Additional Information and Where to Find It
This document relates to the proposed transaction and certain related matters. In connection with the proposed transaction, including seeking to obtain the approval from the Company stockholders, Parent will file with the SEC a registration statement on Form N-14 (the “Registration Statement”), which will contain a preliminary proxy statement of the Company that also constitutes a preliminary prospectus of Parent. After the Registration Statement is declared effective, the Company will mail a definitive proxy statement/prospectus to the Company stockholders (the “Proxy Statement/Prospectus”). The Proxy Statement/Prospectus and the Registration Statement will each contain important information about the Company, Parent, the proposed transaction and related matters. This communication is not a substitute for the Proxy Statement/Prospectus or the Registration Statement to which it pertains or for any other document that the Company or Parent may file with the SEC and send to the Company’s stockholders in connection with the proposed transactions. This communication is for informational purposes only and does not constitute an offer to sell or the solicitation of an offer to buy any securities or a solicitation of any vote or approval. No offer of securities shall be made except by means of a prospectus meeting the requirements of Section 10 of the Securities Act of 1933, as amended. THE COMPANY’S STOCKHOLDERS ARE URGED TO READ THE PROXY STATEMENT/PROSPECTUS AND REGISTRATION STATEMENT, AS WELL AS ANY AMENDMENTS OR SUPPLEMENTS TO THESE DOCUMENTS, AND OTHER DOCUMENTS FILED WITH THE SEC CAREFULLY AND IN THEIR ENTIRETY WHEN THEY BECOME AVAILABLE BECAUSE THEY WILL CONTAIN IMPORTANT INFORMATION ABOUT THE COMPANY, PARENT, THE PROPOSED TRANSACTION AND RELATED MATTERS. Investors and security holders will be able to obtain the documents filed with the SEC free of charge at the SEC’s website, http://www.sec.gov, or for documents filed by the Company, from the Company’s website at https://www.swkhold.com/ and for documents filed by Parent, from Parent’s website at www.runwaygrowth.com.

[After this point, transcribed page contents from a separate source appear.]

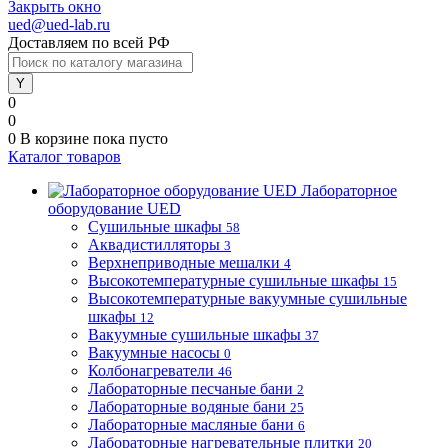
Закрыть окно
ued@ued-lab.ru
Доставляем по всей РФ
0
0
0
В корзине
пока пусто
Каталог товаров
Лабораторное
оборудование UED
Сушильные шкафы
58
Аквадистилляторы
3
Верхнеприводные мешалки
4
Высокотемпературные сушильные шкафы
15
Высокотемпературные вакуумные сушильные
шкафы
12
Вакуумные сушильные шкафы
37
Вакуумные насосы
0
Колбонагреватели
46
Лабораторные песчаные бани
2
Лабораторные водяные бани
25
Лабораторные масляные бани
6
Лабораторные нагревательные плитки
20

Participants in the Solicitation
Parent, its directors, certain of its executive officers and certain employees and officers of Runway Growth Capital LLC, a Delaware limited liability company and its affiliates may be deemed to be participants in the solicitation of proxies in connection with the proposed transaction. Information about the directors and executive officers of Parent is set forth in its proxy statement for its 2025 Annual Meeting of Stockholders, which was filed with the SEC on April 29, 2025. The Company, its directors, certain of its executive officers may be deemed to be participants in the solicitation of proxies in connection with the proposed transaction. Information about the directors and executive officers of the Company is set forth in the proxy statement for its 2025 Annual Meeting of Stockholders, which was filed with the SEC on April 29, 2025, as revised on April 30, 2025. Information regarding the persons who may, under the rules of the SEC, be considered participants in the solicitation of the Parent and the Company stockholders in connection with the proposed transaction will be contained in the Registration Statement, including the Proxy Statement included therein, and other relevant materials when such documents become available. These documents may be obtained free of charge from the sources indicated above.
No Offer or Solicitation
This document is not, and under no circumstances is it to be construed as, a prospectus or an advertisement and the communication of this document is not, and under no circumstances is it to be construed as, an offer to sell or a solicitation of an offer to purchase any securities in Parent or the Company or in any fund or other investment vehicle managed by BC Partners Advisors L.P. or any of its affiliates.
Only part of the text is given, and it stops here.